Вот до чего он дожил, «этот народ».
В приюте есть еще дети, воспитываемые за счет благотворительности (старость и детство — две крайности, которые сводятся нуждой). Девочек здесь за провинности оставляют без еды или привязывают к кровати на неделю, а то и больше, от чего многие из них страдают искривлением позвоночника. Их не выпускают отсюда до тех пор, пока как следует не выдрессируют.
* * *Вот какое противоречие: я не имею ничего (или, скажем, очень мало) общего с этим мини-миром. Миром, где ловят удачу, улыбаются, взмахивая наклеенными ресницами, сквозь зеленые жалюзи (так это у них называется) растрепанной души (какая странная женщина — так одинока и всегда смеется!), в особняках, садах, постели, на рынках, в оперных театрах четырех столиц…
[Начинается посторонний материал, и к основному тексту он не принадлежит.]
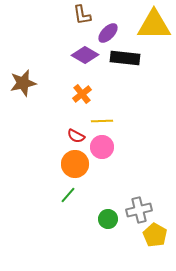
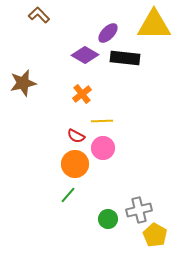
brown L-shape: moved 43 px left; rotated 145 degrees clockwise
pink circle: moved 1 px right, 1 px down
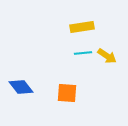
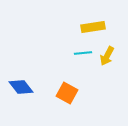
yellow rectangle: moved 11 px right
yellow arrow: rotated 84 degrees clockwise
orange square: rotated 25 degrees clockwise
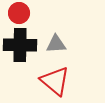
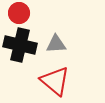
black cross: rotated 12 degrees clockwise
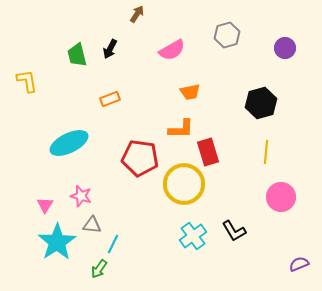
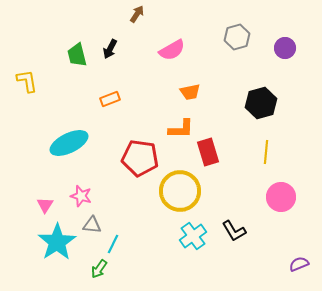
gray hexagon: moved 10 px right, 2 px down
yellow circle: moved 4 px left, 7 px down
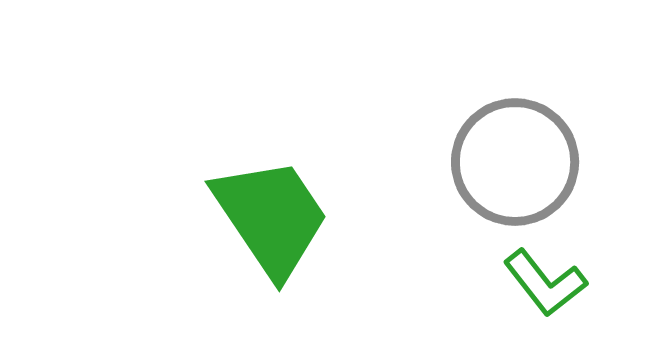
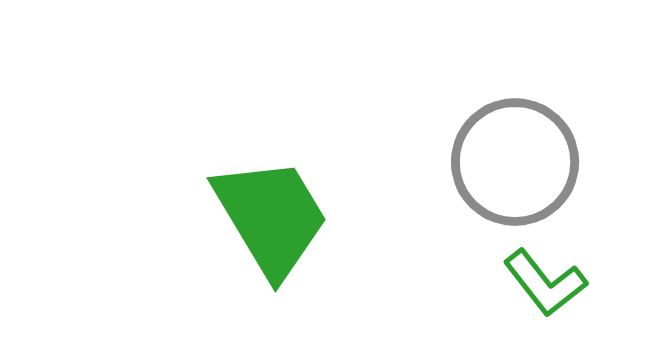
green trapezoid: rotated 3 degrees clockwise
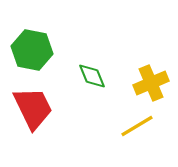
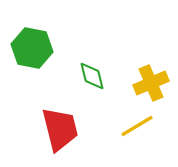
green hexagon: moved 2 px up
green diamond: rotated 8 degrees clockwise
red trapezoid: moved 27 px right, 21 px down; rotated 12 degrees clockwise
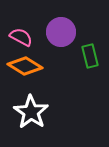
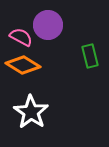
purple circle: moved 13 px left, 7 px up
orange diamond: moved 2 px left, 1 px up
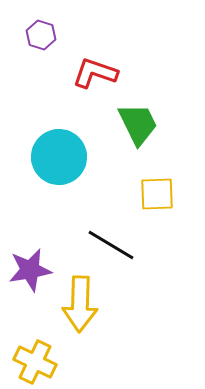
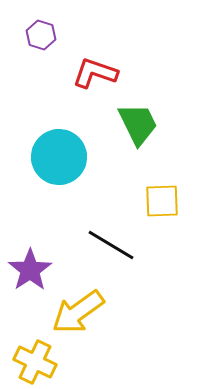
yellow square: moved 5 px right, 7 px down
purple star: rotated 24 degrees counterclockwise
yellow arrow: moved 2 px left, 8 px down; rotated 52 degrees clockwise
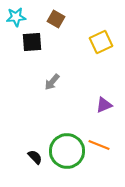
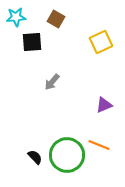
green circle: moved 4 px down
Манеры непринужденные и властные. Как говорят у нас — настоящая сеньора. Может быть, не слишком образованна (нет, не могу поверить — с таким-то генеалогическим древом), но не лишена своеобразного charme[95], особенно когда отдает приказания (и одновременно в ней есть что-то детское).
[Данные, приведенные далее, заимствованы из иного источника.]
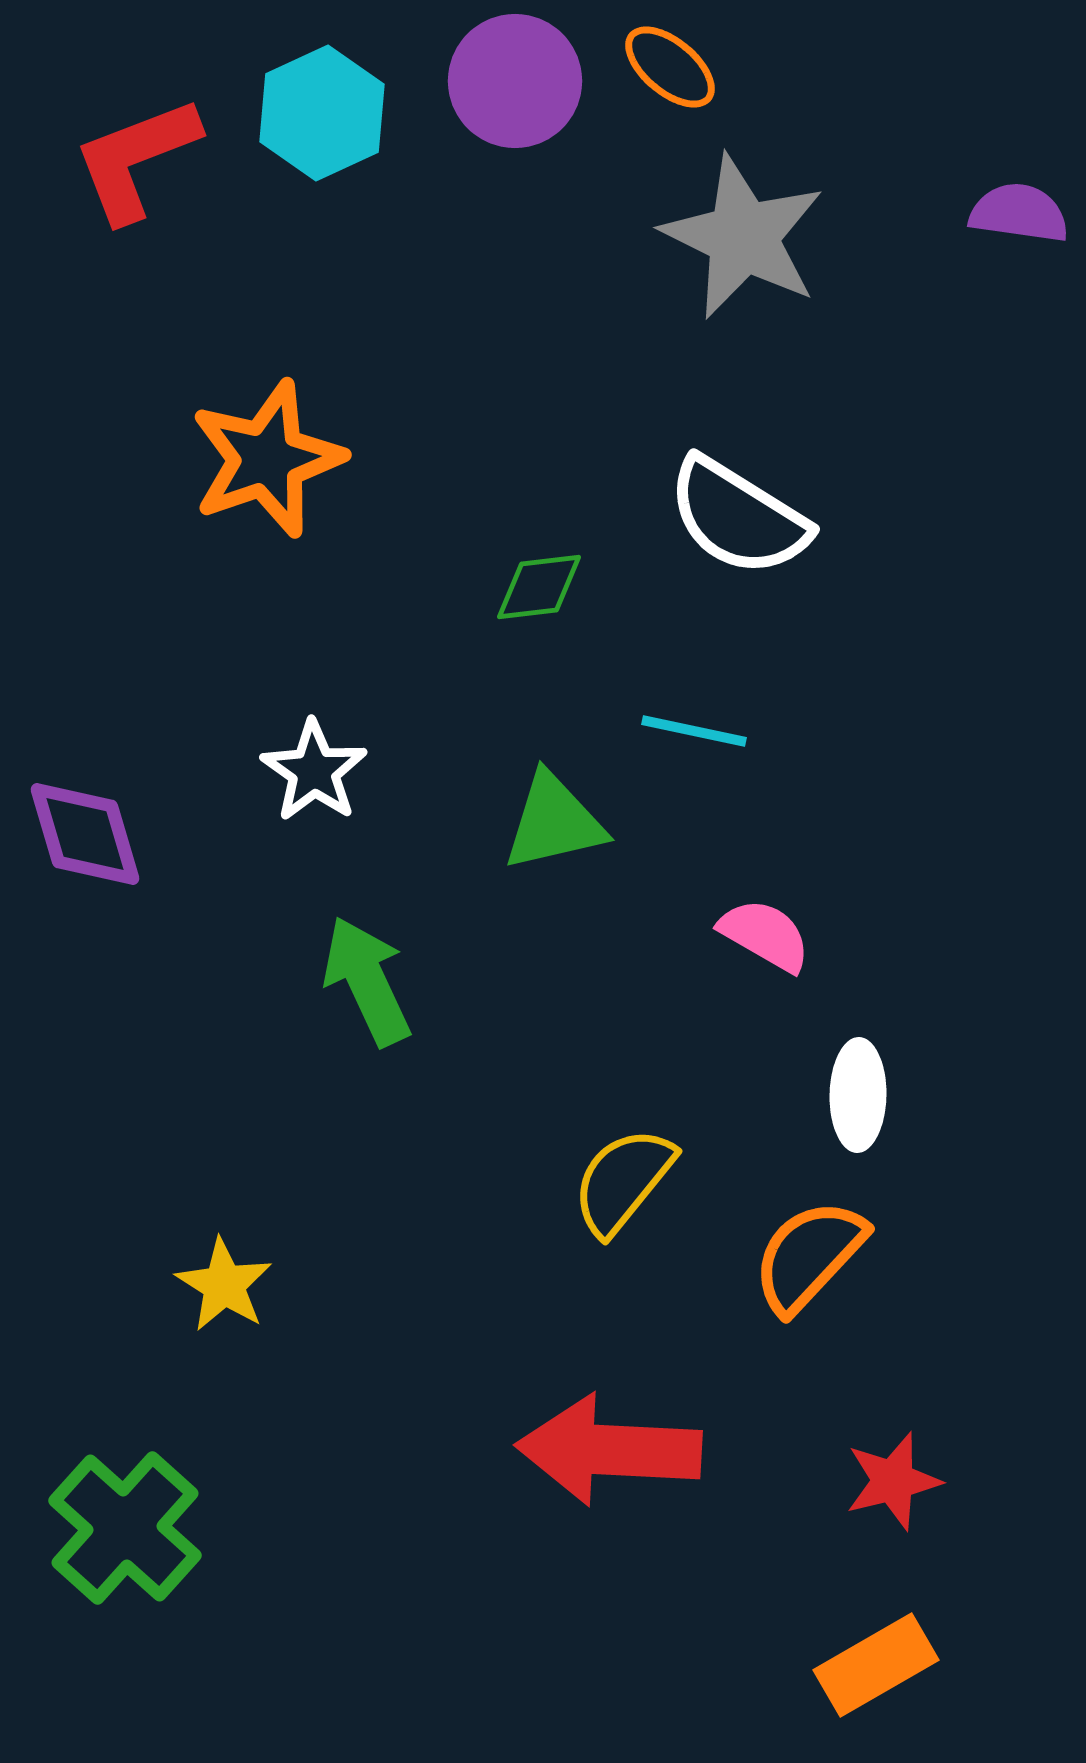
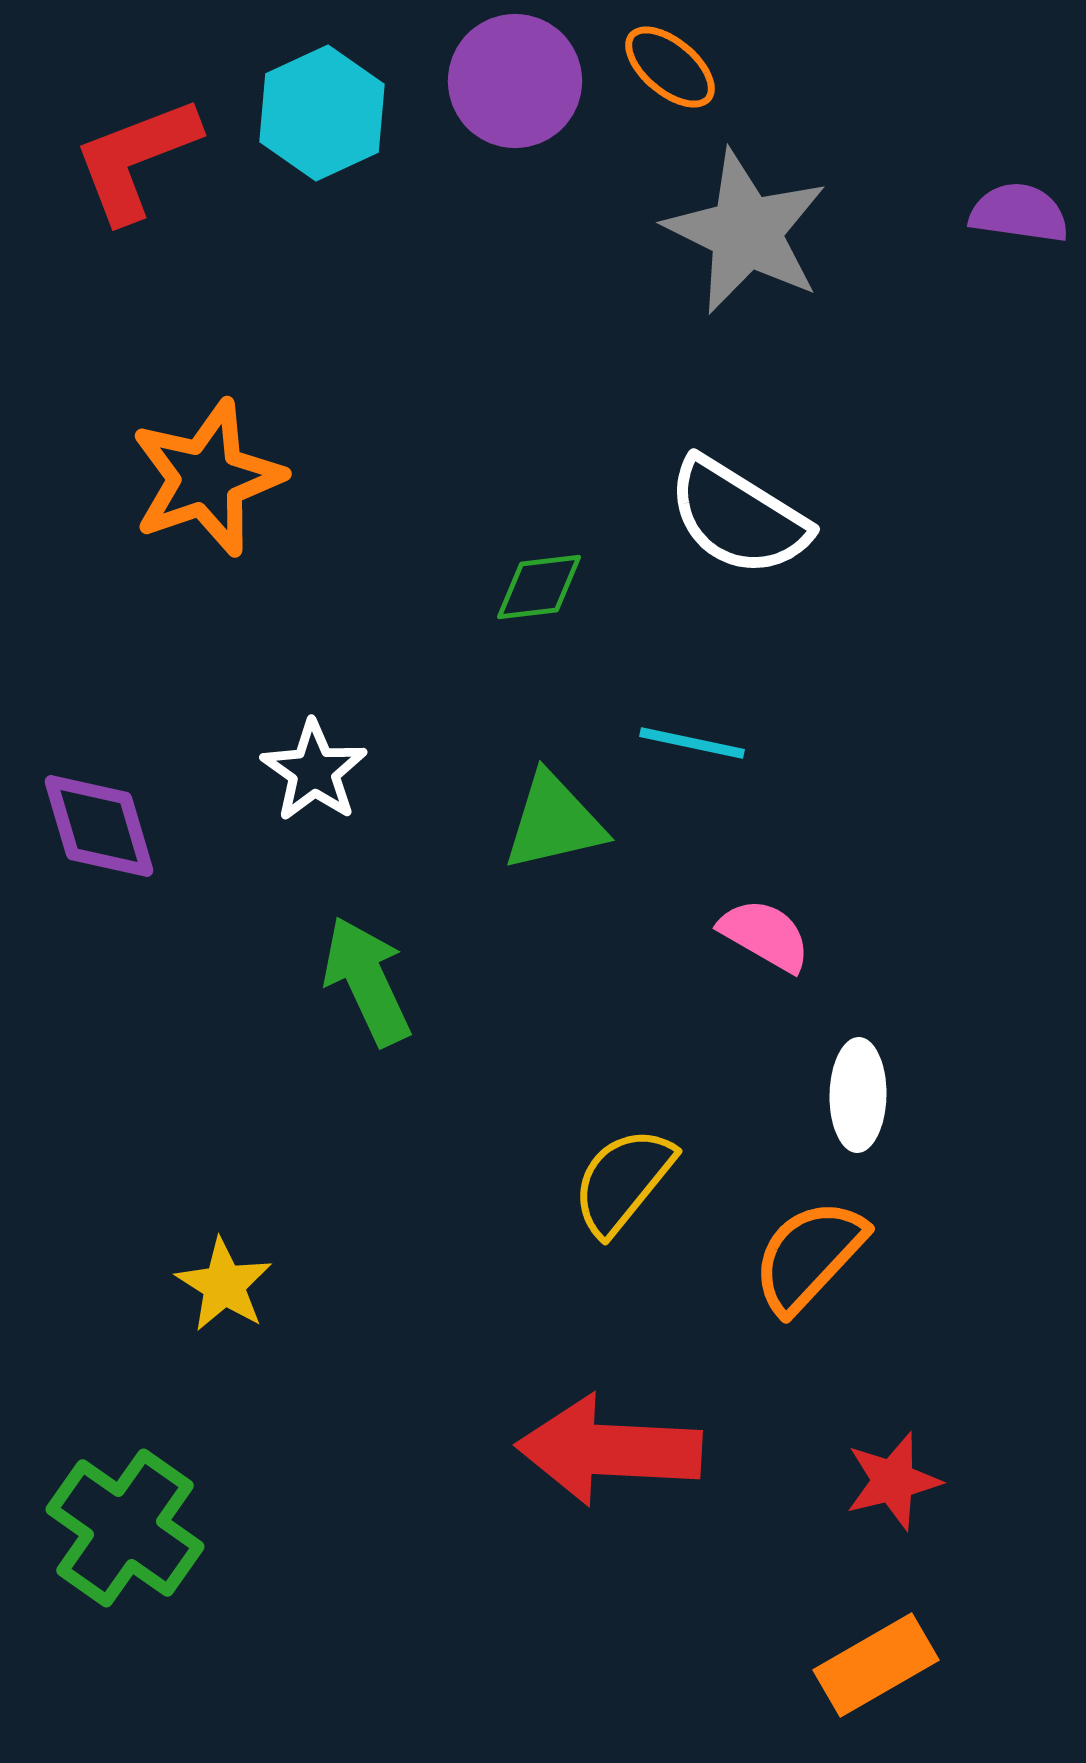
gray star: moved 3 px right, 5 px up
orange star: moved 60 px left, 19 px down
cyan line: moved 2 px left, 12 px down
purple diamond: moved 14 px right, 8 px up
green cross: rotated 7 degrees counterclockwise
Ничто из того, чем я живу, ее не интересует: ни книги, ни мое неприятие сегодняшнего мира, ни мои надежды на будущее… Должно быть, даже милосердие имеет для нее совсем иной смысл. И насилие — тоже. Так что же привело меня сюда, кроме этих тонких пальцев, которые в моих жестких ладонях превращаются в губы, в неуловимые, а потом смутно-тревожные движения? Что это за язык, столь властный и нежный, язык убегающих, дрожащих и наконец сплетенных пальцев, погружающий нас в желанное самозабвение?
Шел первый дождь в середине того далекого октября. Пахло морем. В доме пыльцой носились звуки музыки, допотопных пасодоблей, висели портреты предков и великомученицы в стиле барокко там играли в карты — в старинные карточные игры, и гадали, утомительно и устало философствовали. Конец мини-света, света без Гомеса Леала[96]. И так день за днем (два плюс два не будет три, а друзья умирают быстро, от пули из револьвера или автомата).
Идет дождь, сыплет без конца, октябрь наливается раздражением, яростью. Наши руки расплетаются. Где мы должны были быть и куда не попали, как утратили мы свою судьбу, предначертания которой не свершаются?!
Перед моими глазами возникает человеческая волна, люди прячутся, припав к траве за деревьями, летит камень, разбивая стекло страха, осколки низвергнутых авторитетов разлетаются по сторонам. Сирена, носилки, паника, дикие крики! А мы все танцуем, если это можно назвать танцем, мы влачим свои дни, соединившись без надежды, без тепла, без веры в стремительный бег истины…
* * *Город обрушился. Я проснулся другим, проснулся с проясненным взором — он был так темен от печали, что теперь я вижу все сверкающим и жестким: слова смешались без всякого порядка, я играю в них, как в шахматы, произвольно меняя названия фигур… Играю, но без особого старания.
Как гнутся под ветром деревья! Как пышет зноем земля! А люди в каменоломнях, карьерах, у бетономешалок, под испепеляющим солнцем восстанавливают день города. Вчера они приходили из провинции, сегодня — приходят с островов Зеленого Мыса, приходят в поисках хлеба насущного в город-трамплин, который ночь сотрясает, разрушает, сравнивает с землей, а ясное утро снова возводит на цементе тысячекратной лжи.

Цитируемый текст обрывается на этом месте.